Task
After locating the line that contains "For every named" in the data below, set down exactly that line and each one after it through the line that contains "Nastavení (295, 1399)", and nothing more.

***** Dataset

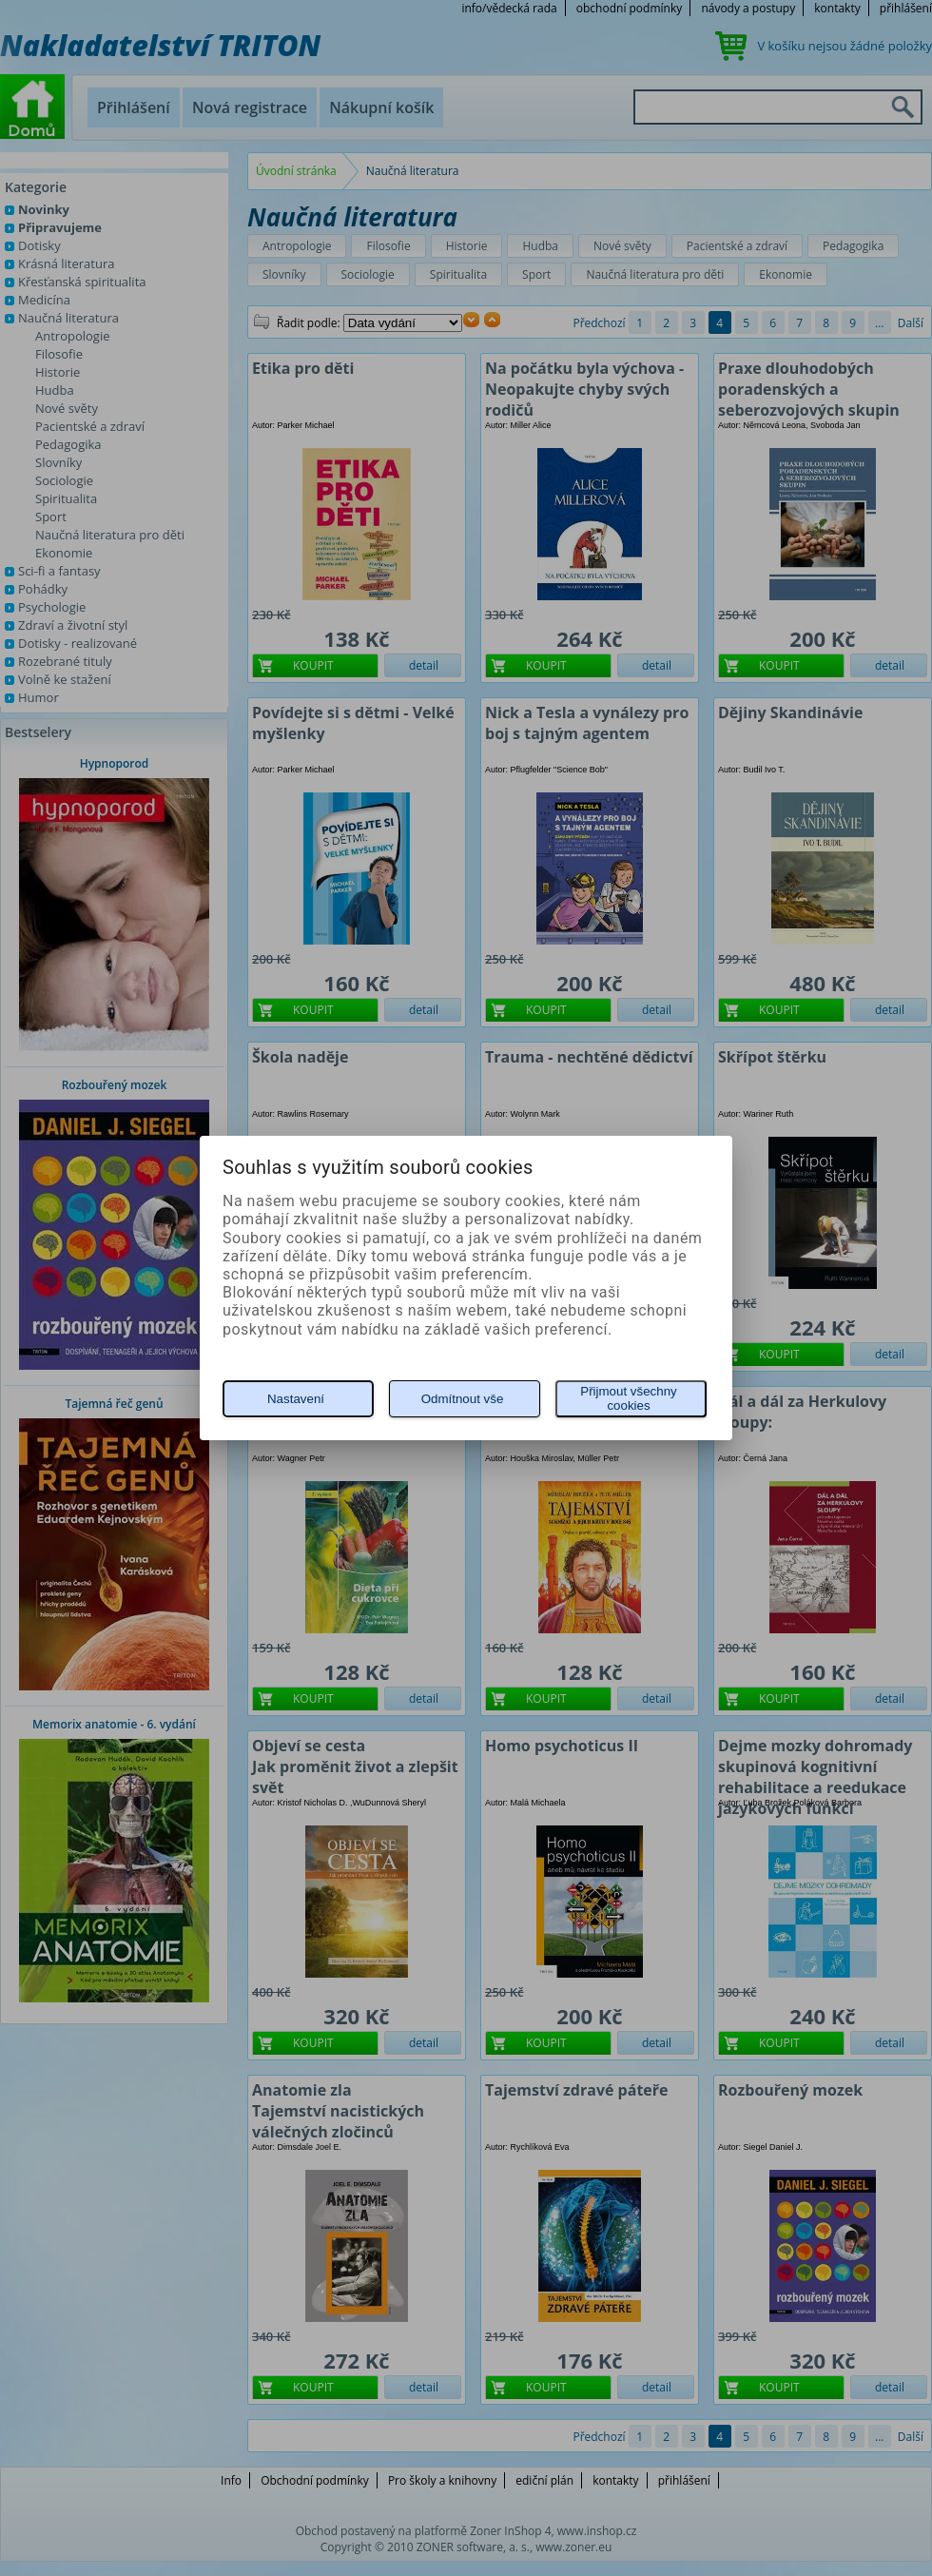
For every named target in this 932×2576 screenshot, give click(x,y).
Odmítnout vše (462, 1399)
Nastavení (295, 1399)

**********
***** Dataset

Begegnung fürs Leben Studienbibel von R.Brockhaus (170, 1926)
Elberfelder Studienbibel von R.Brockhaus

**********

Problem solution
For every named target in this 932×2576 screenshot, give click(x,y).
Odmítnout vše (462, 1399)
Nastavení (295, 1399)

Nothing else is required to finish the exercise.